Lateral and Overturning Resistance of Wind Turbine Foundations Reinforced with Piles on Bedrock by Modelling Experiments

Abstract

This study evaluated the lateral and overturning resistance of wind turbine foundations reinforced with piles on bedrock through model experiments. In particular, changes in lateral and overturning resistance of wind turbine foundations were analyzed according to cross-sectional size and the presence of piles of wind turbine foundations. As a result, by reducing the cross-section, the lateral resistance of the pile-reinforced wind turbine foundation was compared to the existing wind turbine foundation with large cross-sections and was shown to be 1.68 times greater. In the case of vertical displacements affecting overturning, the safety of overturning was also greater, as the vertical displacement of the pile-reinforced wind turbine foundation was 36% smaller than the existing wind turbine foundation. As a result of the unidirectional cyclic load on a pile-reinforced wind turbine foundation, lateral resistance value was similar to that of the static load in target displacement value, and it showed that the elastic resilience was very large due to pile reinforcement. According to the bending moment measurement of piles embedded in wind turbine foundations and bedrock, bending moments were large in the order of the front row, the right-hand row, and the back row, while the maximum bending moment generation was found on the boundary surface of the wind turbine foundation and the rubble mound layer for the front row, as well as on the boundary surface of the rubble mound layer and bedrock for the right-hand row and back row.

1. Introduction

Interest in wind turbines has increased as demand for renewable energy has increased recently. Wind turbines tend to be built in the sea rather than inland due to enlargement. Various foundation forms are applied to support wind turbine towers as they are built in the sea. Typical foundation types include gravity-based foundation, monopile foundation, floating foundation, and suction bucket foundation. For the enlargement of offshore wind turbines, it is important to determine the economic foundation form due to the increase in the foundation construction costs of offshore wind turbine structures. In addition, in the case of offshore wind turbine structures, the lateral resistance and overturning of structures are important due to wind and wave forces. Therefore, there is a need for the activities of offshore wind turbine structures that can be generated due to lateral loads, especially for measures that ensure stability in relation to overturning. In order to increase the economic feasibility and stability of lateral resistance due to enlargement of offshore wind turbine structures, this study examined a new method of reducing the cross-section of wind turbine foundations to reinforce the gap between foundation and bedrock with piles.

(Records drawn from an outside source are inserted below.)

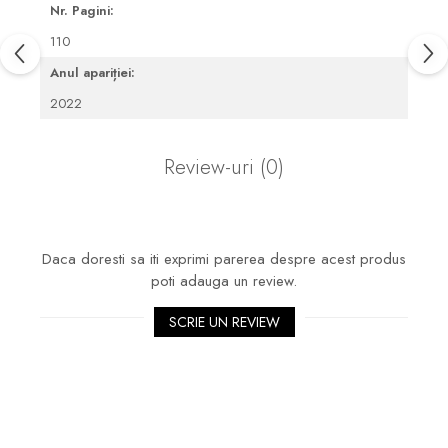
Nr. Pagini:
110
Anul apariției:
2022
Review-uri
(0)
Daca doresti sa iti exprimi parerea despre acest produs
poti adauga un review.
SCRIE UN REVIEW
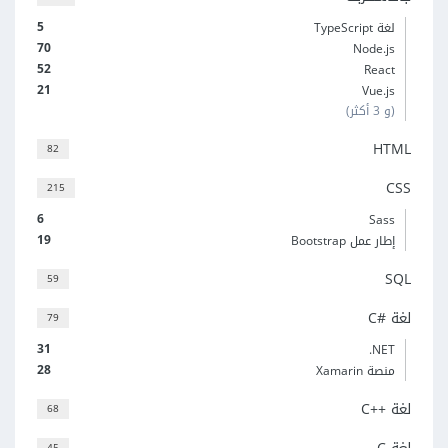
5
لغة TypeScript
70
Node.js
52
React
21
Vue.js
(و 3 أكثر)
HTML
82
CSS
215
6
Sass
19
إطار عمل Bootstrap
SQL
59
لغة C#‎
79
31
‎.NET
28
منصة Xamarin
لغة C++‎
68
45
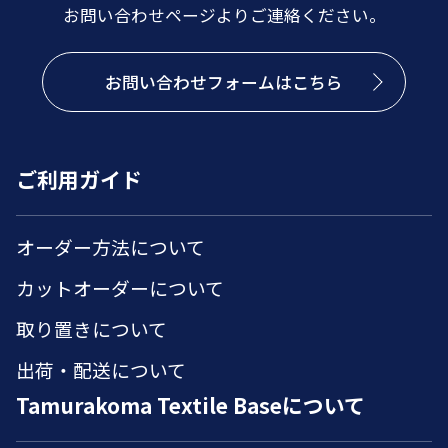
お問い合わせページよりご連絡ください。
お問い合わせフォームはこちら
ご利用ガイド
オーダー方法について
カットオーダーについて
取り置きについて
出荷・配送について
Tamurakoma Textile Baseについて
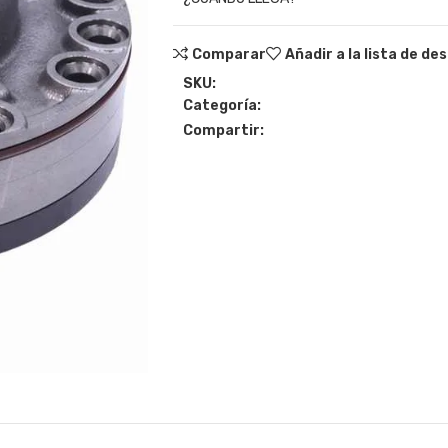
Comparar
Añadir a la lista de de
SKU:
Categoría:
Compartir:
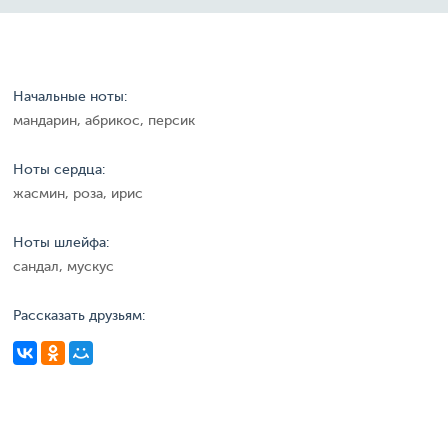
Начальные ноты:
мандарин, абрикос, персик
Ноты сердца:
жасмин, роза, ирис
Ноты шлейфа:
сандал, мускус
Рассказать друзьям:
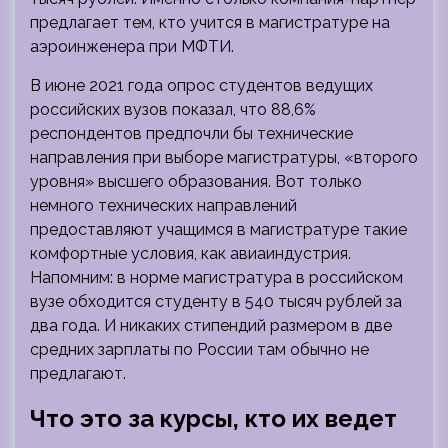
предлагает тем, кто учится в магистратуре на
аэроинженера при МФТИ.
В июне 2021 года опрос студентов ведущих
российских вузов показал, что 88,6%
респондентов предпочли бы технические
направления при выборе магистратуры, «второго
уровня» высшего образования. Вот только
немного технических направлений
предоставляют учащимся в магистратуре такие
комфортные условия, как авиаиндустрия.
Напомним: в норме магистратура в российском
вузе обходится студенту в 540 тысяч рублей за
два года. И никаких стипендий размером в две
средних зарплаты по России там обычно не
предлагают.
Что это за курсы, кто их ведет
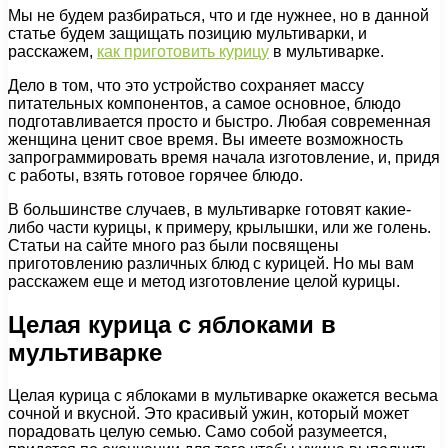
Мы не будем разбираться, что и где нужнее, но в данной
статье будем защищать позицию мультиварки, и
расскажем,
как приготовить курицу
в мультиварке.
Дело в том, что это устройство сохраняет массу
питательных компонентов, а самое основное, блюдо
подготавливается просто и быстро. Любая современная
женщина ценит свое время. Вы имеете возможность
запрограммировать время начала изготовление, и, придя
с работы, взять готовое горячее блюдо.
В большинстве случаев, в мультиварке готовят какие-
либо части курицы, к примеру, крылышки, или же голень.
Статьи на сайте много раз были посвящены
приготовлению различных блюд с курицей. Но мы вам
расскажем еще и метод изготовление целой курицы.
Целая курица с яблоками в
мультиварке
Целая курица с яблоками в мультиварке окажется весьма
сочной и вкусной. Это красивый ужин, который может
порадовать целую семью. Само собой разумеется,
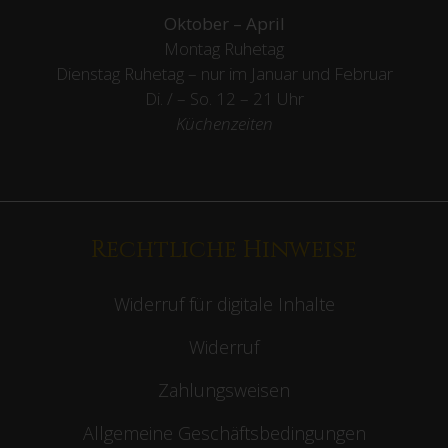
Oktober – April
Montag Ruhetag
Dienstag Ruhetag – nur im Januar und Februar
Di. / – So. 12 – 21 Uhr
Küchenzeiten
Rechtliche Hinweise
Widerruf für digitale Inhalte
Widerruf
Zahlungsweisen
Allgemeine Geschäftsbedingungen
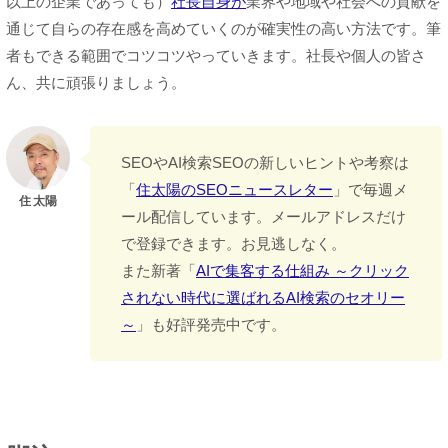
以上の企業であっても）
社長自身が
業界や地域や社会への貢献を
通じて自らの存在感を高めていくのが確実性の高い方法です。筆
者もできる範囲でコツコツやっていきます。社長や個人の皆さ
ん、共に頑張りましょう。
SEOやAI検索SEOの新しいヒントや考察は
「
住太陽のSEOニュースレター
」で毎週メ
ール配信しています。メールアドレスだけ
で登録できます。お見逃しなく。
また新著「
AIで集客する仕組み ～クリック
されない時代に選ばれるAI検索のセオリー
～
」も好評発売中です。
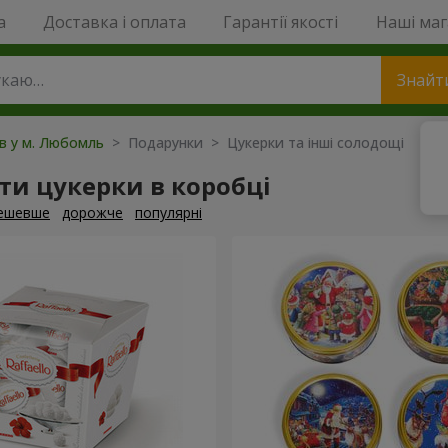
a
Доставка і оплата
Гарантії якості
Наші ма
Знайт
ів у м. Любомль
> Подарунки > Цукерки та інші солодощі
и цукерки в коробці
ешевше
дорожче
популярні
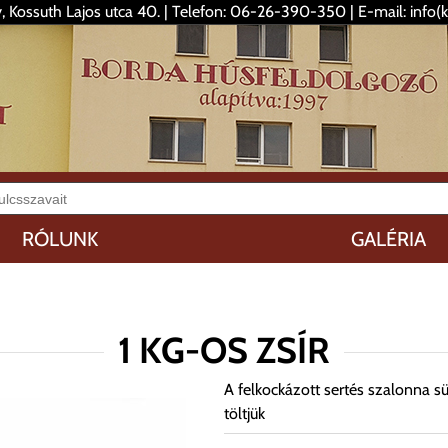
 Kossuth Lajos utca 40. | Telefon: 06-26-390-350 | E-mail: info(
RÓLUNK
GALÉRIA
1 KG-OS ZSÍR
A felkockázott sertés szalonna süt
töltjük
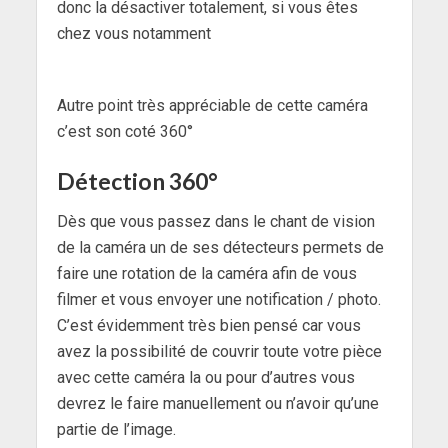
donc la désactiver totalement, si vous êtes
chez vous notamment
Autre point très appréciable de cette caméra
c’est son coté 360°
Détection 360°
Dès que vous passez dans le chant de vision
de la caméra un de ses détecteurs permets de
faire une rotation de la caméra afin de vous
filmer et vous envoyer une notification / photo.
C’est évidemment très bien pensé car vous
avez la possibilité de couvrir toute votre pièce
avec cette caméra la ou pour d’autres vous
devrez le faire manuellement ou n’avoir qu’une
partie de l’image.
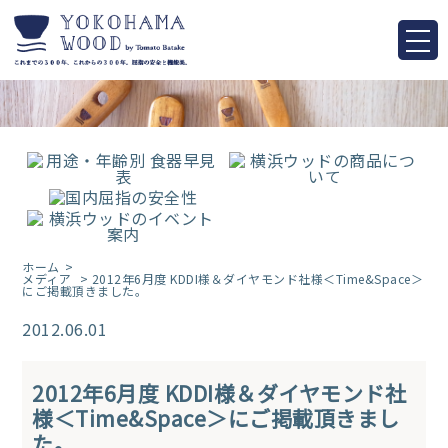
ホーム
メディア
> 2012年6月度 KDDI様＆ダイヤモンド社様＜Time&Space＞
にご掲載頂きました。
2012.06.01
2012年6月度 KDDI様＆ダイヤモンド社
様＜Time&Space＞にご掲載頂きまし
た。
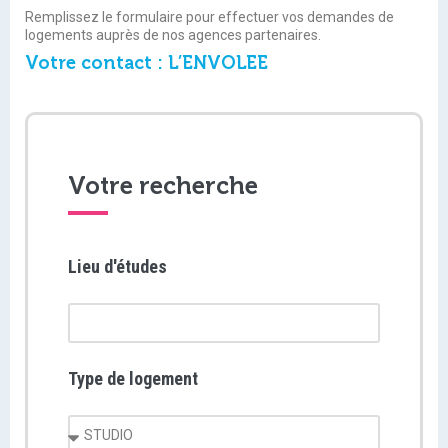
Remplissez le formulaire pour effectuer vos demandes de
logements auprès de nos agences partenaires.
Votre contact : L’ENVOLEE
Votre recherche
Lieu d'études
Type de logement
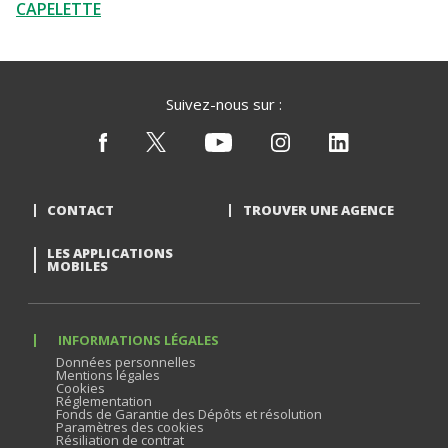
CAPELETTE
Suivez-nous sur :
CONTACT
TROUVER UNE AGENCE
LES APPLICATIONS
MOBILES
INFORMATIONS LÉGALES
Données personnelles
Mentions légales
Cookies
Réglementation
Fonds de Garantie des Dépôts et résolution
Paramètres des cookies
Résiliation de contrat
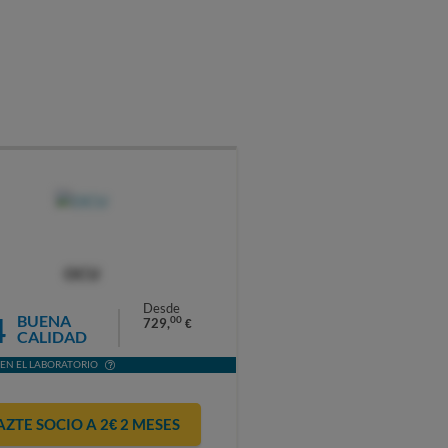
OCU
Desde
4
BUENA
00
729,
€
CALIDAD
EN EL LABORATORIO
AZTE SOCIO A 2€ 2 MESES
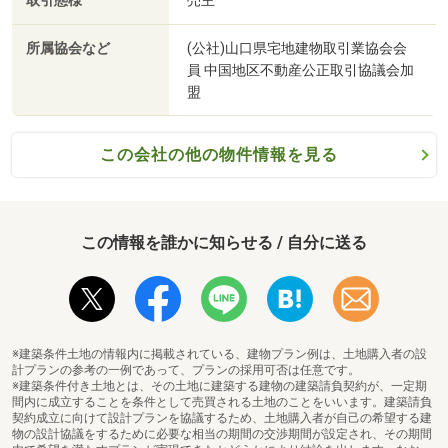
取引態様
売主
所属協会など
(公社)山口県宅地建物取引業協会会
員 中国地区不動産公正取引協議会加
盟
この会社の他の物件情報を見る
この情報を誰かに知らせる / 自分に送る
※建築条件土地の情報内に掲載されている、建物プラン例は、土地購入者の設
計プランの参考の一例であって、プランの採用可否は任意です。
※建築条件付き土地とは、その土地に建築する建物の建築請負契約が、一定期
間内に成立することを条件として売買される土地のことをいいます。建築請負
契約成立に向けて設計プランを協議するため、土地購入者が自己の希望する建
物の設計協議をするために必要な相当の期間の交渉期間が設定され、その期間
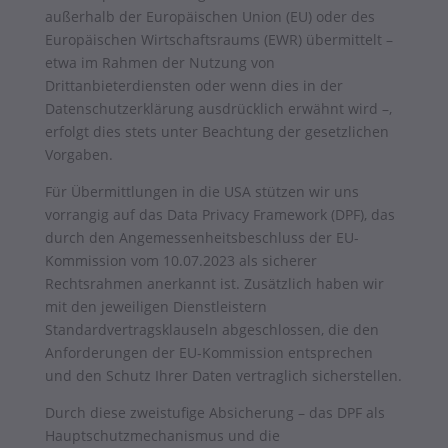
außerhalb der Europäischen Union (EU) oder des
Europäischen Wirtschaftsraums (EWR) übermittelt –
etwa im Rahmen der Nutzung von
Drittanbieterdiensten oder wenn dies in der
Datenschutzerklärung ausdrücklich erwähnt wird –,
erfolgt dies stets unter Beachtung der gesetzlichen
Vorgaben.
Für Übermittlungen in die USA stützen wir uns
vorrangig auf das Data Privacy Framework (DPF), das
durch den Angemessenheitsbeschluss der EU-
Kommission vom 10.07.2023 als sicherer
Rechtsrahmen anerkannt ist. Zusätzlich haben wir
mit den jeweiligen Dienstleistern
Standardvertragsklauseln abgeschlossen, die den
Anforderungen der EU-Kommission entsprechen
und den Schutz Ihrer Daten vertraglich sicherstellen.
Durch diese zweistufige Absicherung – das DPF als
Hauptschutzmechanismus und die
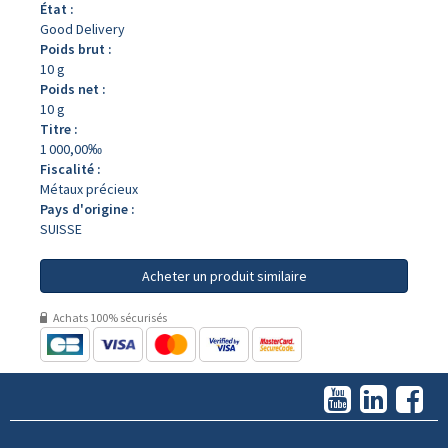
État :
Good Delivery
Poids brut :
10 g
Poids net :
10 g
Titre :
1 000,00‰
Fiscalité :
Métaux précieux
Pays d'origine :
SUISSE
Acheter un produit similaire
Achats 100% sécurisés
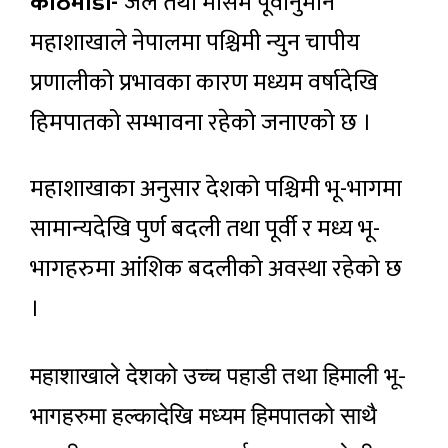
काठमाडौं-
जल तथा मौसम पूर्वानुमान
महाशाखाले नेपालमा पश्चिमी न्युन चापीय
प्रणालीको प्रभावका कारण मध्यम वर्षादेखि
हिमपातको सम्भावना रहेको जनाएको छ ।
महाशाखाका अनुसार देशको पश्चिमी भू-भागमा
सामान्यदेखि पुर्ण बदली तथा पूर्वी र मध्य भू-
भागहरुमा आंशिक बदलीको अवस्था रहेको छ
।
महाशाखाले देशको उच्च पहाडी तथा हिमाली भू-
भागहरुमा हल्कादेखि मध्यम हिमपातको साथै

This method is similar to the Ticell method (Kim et al., 2020) [1], which has recently been reinforced with piles. The Ticell method is a method that maximizes resistance to activity by inserting piles into existing block-type methods. In other words, it implements bonding between blocks and tensile forces between the blocks and the ground through piles. The existing block-type method has a form in which the weight of the block itself and frictional force between the blocks resist the lateral load, and no bond exists between the block and the ground (Tsinker, 1997) [2]. Currently, in the case of the Tiecell method, there are research (Kang et al., 2021) [3] and construction cases applied to breakwaters and piers, but there have been no cases of application to offshore wind turbine foundation structures so far.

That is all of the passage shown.